Subsurface tile drainage, open ditch work, and field drainage systems for farm fields and agricultural land in Central New York. Improve yields and protect topsoil.
Backwell installs subsurface tile drainage systems, open drainage ditches, and field drainage infrastructure for agricultural operations throughout Union Springs, Cayuga County, and the surrounding area. Proper drainage is critical to farming productivity in Central New York — wet fields delay planting, compact under equipment, and reduce yields. We solve drainage problems permanently with the right combination of tile work, outlet structures, and surface grading.

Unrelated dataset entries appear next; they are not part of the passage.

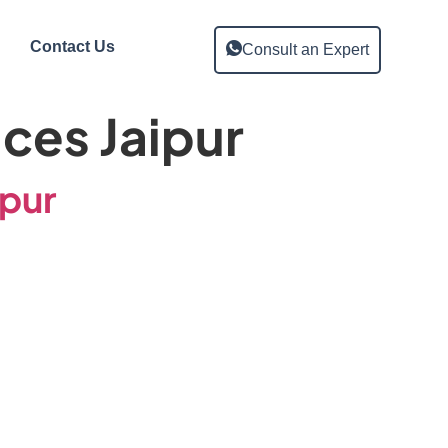
Contact Us
Consult an Expert
ices Jaipur
ipur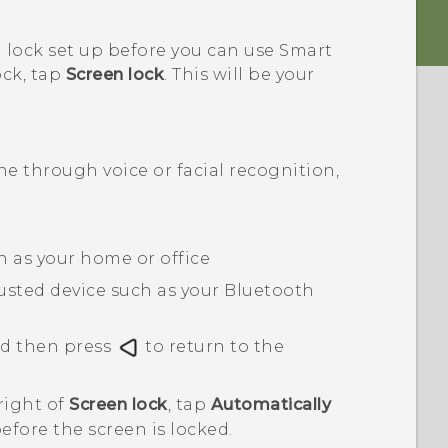
 lock set up before you can use Smart
ock, tap
Screen lock
. This will be your
 through voice or facial recognition,
ch as your home or office
usted device such as your
Bluetooth
nd then press
to return to the
right of
Screen lock
, tap
Automatically
before the screen is locked.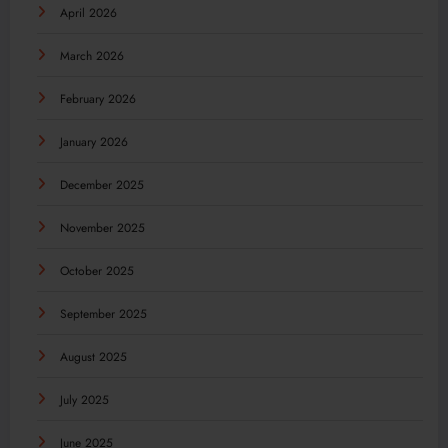
April 2026
March 2026
February 2026
January 2026
December 2025
November 2025
October 2025
September 2025
August 2025
July 2025
June 2025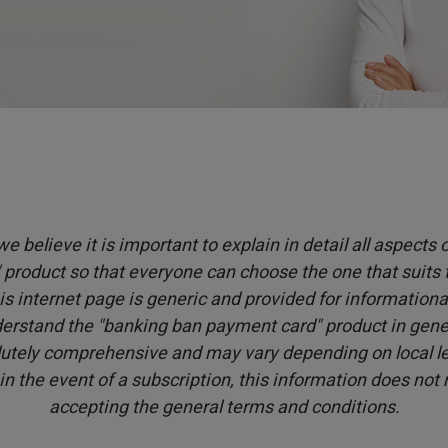
e believe it is important to explain in detail all aspects
product so that everyone can choose the one that suits
is internet page is generic and provided for informationa
erstand the "banking ban payment card" product in genera
utely comprehensive and may vary depending on local leg
 in the event of a subscription, this information does not
accepting the general terms and conditions.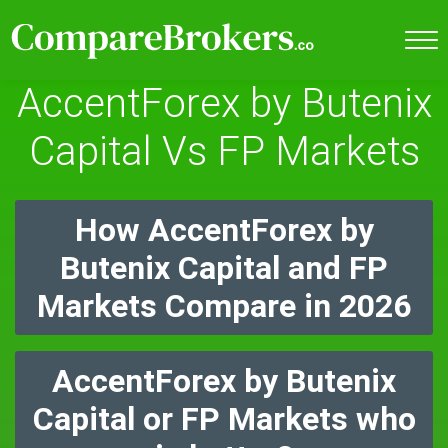
AccentForex by Butenix
Capital Vs FP Markets
How AccentForex by
Butenix Capital and FP
Markets Compare in 2026
AccentForex by Butenix
Capital or FP Markets who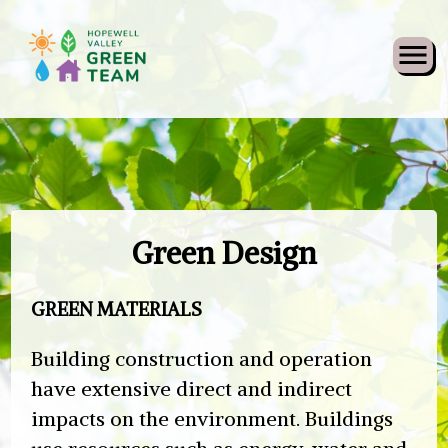
Skip
Green Design
to
content
GREEN MATERIALS
Building construction and operation
have extensive direct and indirect
impacts on the environment. Buildings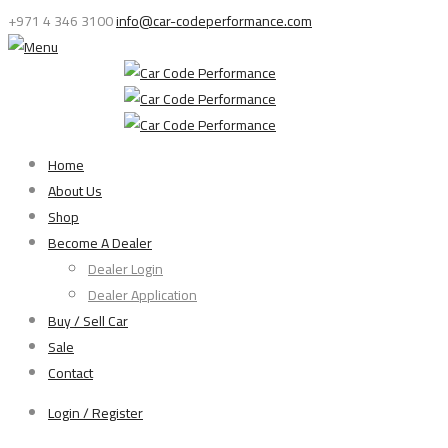
+971 4 346 3100
info@car-codeperformance.com
Home
About Us
Shop
Become A Dealer
Dealer Login
Dealer Application
Buy / Sell Car
Sale
Contact
Login / Register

Our agricultural drainage work includes subsurface perforated tile installation at designed depths and spacing, open ditch excavation and maintenance, outlet structure installation, and integration with existing farm drainage systems. We work with farmers, landowners, and agricultural engineers to design systems that address your specific drainage challenges and meet NRCS requirements where applicable.
Contact us for a free consultation on agricultural drainage in Union Springs. We will walk your fields, identify problem areas, and propose a drainage solution that works for your operation.
Union Springs sits on the east shore of Cayuga Lake in western Cayuga County, on a narrow lake-edge terrace with drumlin-and-till country rising quickly to the east. Soils across the village are dominated by Ovid and Lansing silt loams on the upland flanks, with Canandaigua silty clay loam on the lakefront flats, Honeoye silt loam on the drumlin crests, and Palmyra gravelly loam on the outwash benches near Great Gully and Big Salmon Creek.
Cayuga Lake controls base-level hydrology, and the village's springs — source of the town's name — reflect active groundwater discharge from the surrounding limestone formations. Commercial site work in Union Springs regularly involves shallow limestone and dolostone bedrock on the upland parcels, springs and seeps that complicate foundation design, and stormwater permitting tied to the Cayuga Lake watershed's sensitive receiving conditions. The Finger Lakes lake-effect microclimate moderates frost depth compared to interior locations, but watershed-protection requirements push stormwater and sediment control details on every project. Projects within the Cayuga Lake watershed have to coordinate with the Cayuga Lake Watershed Intermunicipal Organization on stormwater and erosion controls in addition to standard county review.